El bajo porteño que recorrí en mis veintitantos tenía ese hálito, procesado de otro modo, con cierta angustia, desconcierto y haciendo del placer una forma de resistencia. Poniendo bombas intracapilares, criptomenemistas, que trataban de sabotear un “relato” de otra forma. Tomando lo que la corrupción desmedida (que nos vendía Página/12, del que éramos acérrimos lectores) y la vulgaridad sin colador, disfrazada de “apertura económica”, nos ofrecía para el goce (vinos, habanos, libros y CDs importados), pero dotándolo de un sentido subversivo. El placer crítico de la productividad elogiada y el desguace era un arma política, ahora se ve más claro.

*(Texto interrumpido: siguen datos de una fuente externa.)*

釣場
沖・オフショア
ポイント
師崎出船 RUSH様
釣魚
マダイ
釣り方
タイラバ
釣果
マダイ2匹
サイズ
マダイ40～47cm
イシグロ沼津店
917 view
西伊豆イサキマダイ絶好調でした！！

Todo era una forma de resistencia hedonista a la uniformidad (que no llamaría “neoliberal” por ser un cliché), al gestionismo frívolo y el economicismo rampante, a la reducción al número (uno a uno), a la avispa presidencial, al humor barato y pretendidamente “transgresor” del conductor canchero de turno. Nadie creía en ello. No era apoliticismo porque se hablaba de política entre amigos pero con otra retórica y modos, quizá más sofisticados o menos exhibicionistas que los de hoy. Era una política no partidaria ni de trincheras (moneda corriente estos días) que no caía en el cinismo de “dar la vida” por una militancia falaz que termina, a la vista está, en contrato, robo, omisión, caja o beca: un aparato del Estado paquidérmico e hipócrita al cual muchos someten su libido. Hay poca erótica fuera de esa sumisión estos días.

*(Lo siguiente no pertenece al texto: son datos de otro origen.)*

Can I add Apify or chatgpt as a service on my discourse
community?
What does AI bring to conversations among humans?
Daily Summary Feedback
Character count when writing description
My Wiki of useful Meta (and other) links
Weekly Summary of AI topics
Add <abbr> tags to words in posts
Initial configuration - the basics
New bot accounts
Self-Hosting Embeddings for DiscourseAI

Había en la noche del bajo a fines de los noventa y principios de dosmil ese animismo, como un intelectualismo reconvertido o actualizado, lo que marca Libertella es común: lo cosmopolita, lo avant garde, lo libertino (restaurantes, bares, hoteles alojamiento, prostitutas, discotecas, etc.) la convivencia de lo lumpen y lo sofisticado y la emergencia de seres inadaptados o rarefactos. El bajo porteño siempre fue espacio de anomalías. Un barrio que pintó una canción como La ciudad de la furia de Soda Stereo: “Me verás caer, como un ave de presa”. Todo caían en el bajo, no había modo de zafar. Ese zafarrancho producía un vitalismo que no sé si hoy persiste, no lo visito tanto de día y nada de noche.

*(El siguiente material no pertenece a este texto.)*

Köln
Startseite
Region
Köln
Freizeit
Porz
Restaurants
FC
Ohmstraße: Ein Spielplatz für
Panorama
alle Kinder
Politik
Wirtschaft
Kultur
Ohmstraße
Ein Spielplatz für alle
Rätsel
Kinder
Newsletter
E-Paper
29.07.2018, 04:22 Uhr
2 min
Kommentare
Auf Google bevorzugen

En Buenos Aires, ciudad en crisis (2003), J.J. Sebreli señala esa decadencia de la “zona”, como la llama. La bohemia beatnik y existencialista que transitaba las calles del bajo empezó a ser diezmada en los setentas por razzias policiales de las dictaduras de turno. Cuando el mundo en los sesenta y setenta era todo paz y amor, en la Argentina era todo plomo y fuego. No conocemos mucho el discurso contracultural, vitalista, ni amoroso, los escritores que lo ejercieron y habitaron (los citados Martínez Estrada y Libertella, Néstor Perlongher, Hugo Mujica, Rodrigo Tarruella, Christian Ferrer o Miguel Grinberg, por citar casos bien divergentes) siempre estuvieron en la banquina canónica, anarquizante y angélica. Lo mismo pasa con barrios como el bajo, San Telmo y Palermo viejo, de los pocos islotes experimentales, pulmones necesarios en aquella ciudad plomiza, policial, violenta, odiante. Acá gustamos de la victimización como manía y la sospecha como celebración. Todos quieren ser legitimados sin ofrendar nada.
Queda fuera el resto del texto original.